▶ [Task requirements]: Except for the pictures, write out all the records that follow exactly.

▶ [Records for this task]:

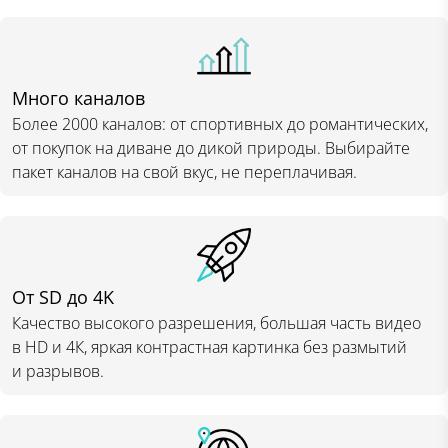
Много каналов
Более 2000 каналов: от спортивных до романтических,
от покупок на диване до дикой природы. Выбирайте
пакет каналов на свой вкус, не переплачивая.
От SD до 4K
Качество высокого разрешения, большая часть видео
в HD и 4К, яркая контрастная картинка без размытий
и разрывов.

▶ [Answer box]:
Много каналов
Более 2000 каналов: от спортивных до романтических,
от покупок на диване до дикой природы. Выбирайте
пакет каналов на свой вкус, не переплачивая.
От SD до 4K
Качество высокого разрешения, большая часть видео
в HD и 4К, яркая контрастная картинка без размытий
и разрывов.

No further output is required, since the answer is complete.